Function calling (also called “tool use”) is the ability of an LLM to output a structured request to invoke an external function, rather than only producing free text. You give the model a set of function definitions — each with a name, description, and a JSON schema of parameters — and when the model decides a function is needed to answer, it returns a structured object naming the function and the argument values to pass. Your application code actually runs the function, then feeds the result back so the model can continue.

How the loop works in practice

  1. You send the user’s message plus a list of available tools/functions (name + description + parameter schema).
  2. The model either replies with text, or emits a “tool call” — JSON arguments matching the schema.
  3. Your code executes the real function (API call, DB query, calculation, etc.).
  4. You return the result to the model, which incorporates it into a final answer.
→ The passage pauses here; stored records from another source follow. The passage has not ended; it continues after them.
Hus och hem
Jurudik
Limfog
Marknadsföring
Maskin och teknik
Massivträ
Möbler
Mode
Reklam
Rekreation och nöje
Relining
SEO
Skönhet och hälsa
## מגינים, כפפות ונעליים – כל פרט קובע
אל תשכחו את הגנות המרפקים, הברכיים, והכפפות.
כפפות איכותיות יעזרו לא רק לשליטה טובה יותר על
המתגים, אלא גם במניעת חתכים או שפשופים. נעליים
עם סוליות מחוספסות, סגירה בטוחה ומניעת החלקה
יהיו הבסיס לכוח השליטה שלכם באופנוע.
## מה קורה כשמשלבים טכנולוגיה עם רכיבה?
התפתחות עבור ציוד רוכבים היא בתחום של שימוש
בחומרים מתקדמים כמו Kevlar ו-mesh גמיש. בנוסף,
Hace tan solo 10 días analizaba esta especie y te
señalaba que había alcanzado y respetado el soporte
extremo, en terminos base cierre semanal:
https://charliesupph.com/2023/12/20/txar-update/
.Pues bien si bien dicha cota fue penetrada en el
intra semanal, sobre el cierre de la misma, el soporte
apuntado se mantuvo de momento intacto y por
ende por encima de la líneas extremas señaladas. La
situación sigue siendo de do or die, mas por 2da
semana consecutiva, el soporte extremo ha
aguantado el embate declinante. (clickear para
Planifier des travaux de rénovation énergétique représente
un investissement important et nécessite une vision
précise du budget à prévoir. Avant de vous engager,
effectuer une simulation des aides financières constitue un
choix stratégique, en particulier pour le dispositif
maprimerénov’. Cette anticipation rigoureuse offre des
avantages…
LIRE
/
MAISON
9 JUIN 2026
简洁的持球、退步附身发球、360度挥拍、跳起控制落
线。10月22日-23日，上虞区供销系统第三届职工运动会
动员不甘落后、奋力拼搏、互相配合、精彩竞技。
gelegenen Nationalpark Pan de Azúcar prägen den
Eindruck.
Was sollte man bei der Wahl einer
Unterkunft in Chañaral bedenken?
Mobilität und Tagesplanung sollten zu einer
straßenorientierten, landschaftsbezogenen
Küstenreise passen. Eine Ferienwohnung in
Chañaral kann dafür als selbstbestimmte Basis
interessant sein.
This can repeat over multiple turns (and multiple parallel calls).

Why it matters

It bridges the model to live data and real actions (weather, search, code execution, sending email), enforces structured output, and is the foundation of agents and the Model Context Protocol (MCP).

Support across major providers

All major providers support it natively:

  • OpenAI — “function calling”/tools, supports parallel calls and a strict JSON-schema mode.
  • Anthropic (Claude) — “tool use,” including parallel tools; underpins MCP.
  • Google Gemini — function calling with parallel and compositional calls.
  • Meta Llama, Mistral, Cohere, and most recent open models — support tool calling, though reliability varies by model size and fine-tuning.

Practical notes

Smaller or older models are less reliable at choosing the right tool and producing valid arguments; quality depends heavily on clear function descriptions and schemas; and the model only requests a call — your code is responsible for executing it and handling errors or hallucinated arguments.